Sunday, September 6, 2009
Day 224: Kiss of Death (1947) - Rank 4.5/5
This has to be one of the darkest film noirs I've seen to date. The tone of the story in saturated in an uncomfortable sense of dread and hopelessness - not that it's a bad thing, mind you. I rather enjoyed it. Upon reflection, I'm actually surprised it was made in teh era it was, because many of the film's themes are of a darker ilk that wasn't prominent until the mid-1950's (about the time the French New Wavers started showing up American filmmakers).
When Nick Bianco (Victor Mature) is arrested for robbery in a jewel heist, he's offered a lighter sentence by D.A. D'Angelo (Brian Donlevy) if he rats out the rest of the men who were part of the heist that happened to evade the law. Bianco turns him down, reasoning "I ain't no squealer" despite D'Angelo's pleas of "Do it for your wife and kids." Several months later, Bianco's wife sticks her head in the kitchen oven, overcome with grief and debt, and Bianco's kids are slapped in an orphanage. The result is tough guy goes squealer so he can get out and be with his kids. The downside is that the primary thug Bianco rats out, a crazy son of a bitch named Tommy Udo, is found not guilty, despite Bianco's testimony. It's at that point that Bianco realizes that he's, for lack of a better word, fucked.
I never understood what the hype was about for either Victor Mature or Richard Widmark prior to watching this film. I do know, especially for Widmark. The madness he infuses into Udo is absolutely terrifying and elements of his character can be seen in later screen villains, from Frank Gorshin's Riddler (especially the laugh) to Dennis Hopper's Frank Booth.
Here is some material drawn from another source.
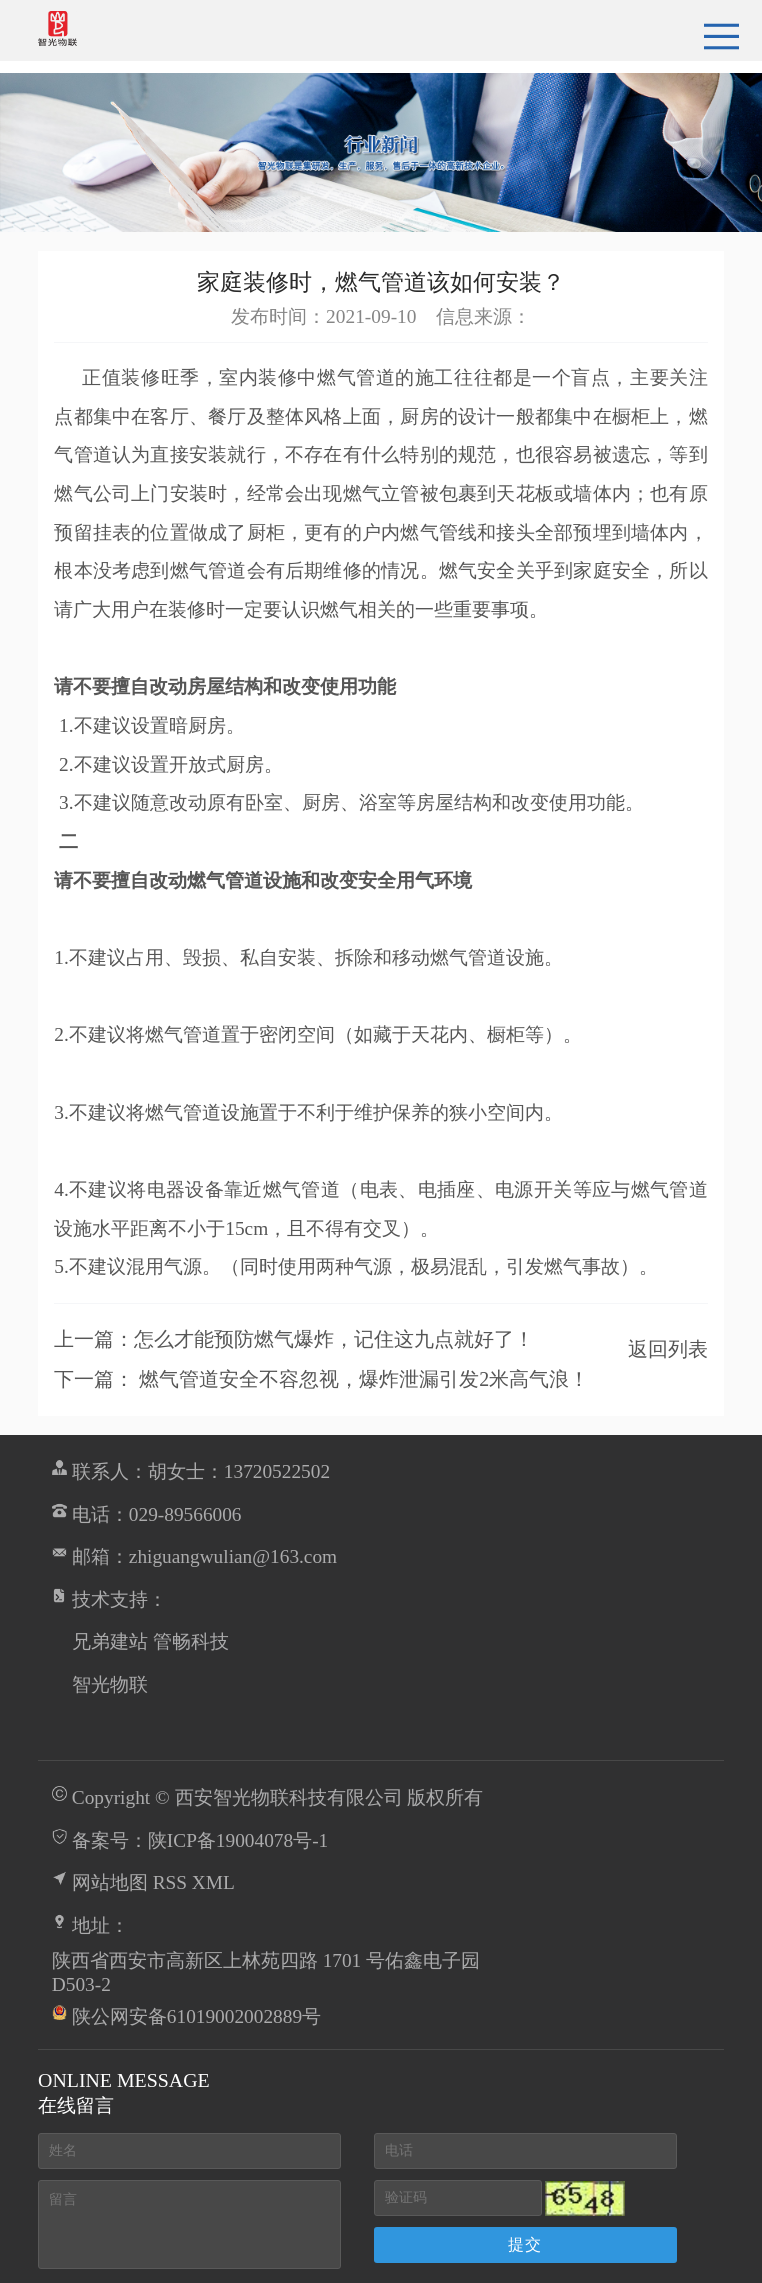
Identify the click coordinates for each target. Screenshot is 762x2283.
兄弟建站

He personifies that instability that makes the audience hold its breath whenever he steps onto the screen, because you aren't sure what he's going to do next. The most infamous of his cruelties is his torture of a crippled, elderly woman who refuses to rat out her son. Udo quickly tears the electrical cord from a nearby lamp, binds the woman to her wheelchair and then shoves her down the stairs, cackling as her next is snapped in the process. Not many film noirs have a moment that warrant exclaiming "Holy Shit!" but when one does, it definitely deserves kudos.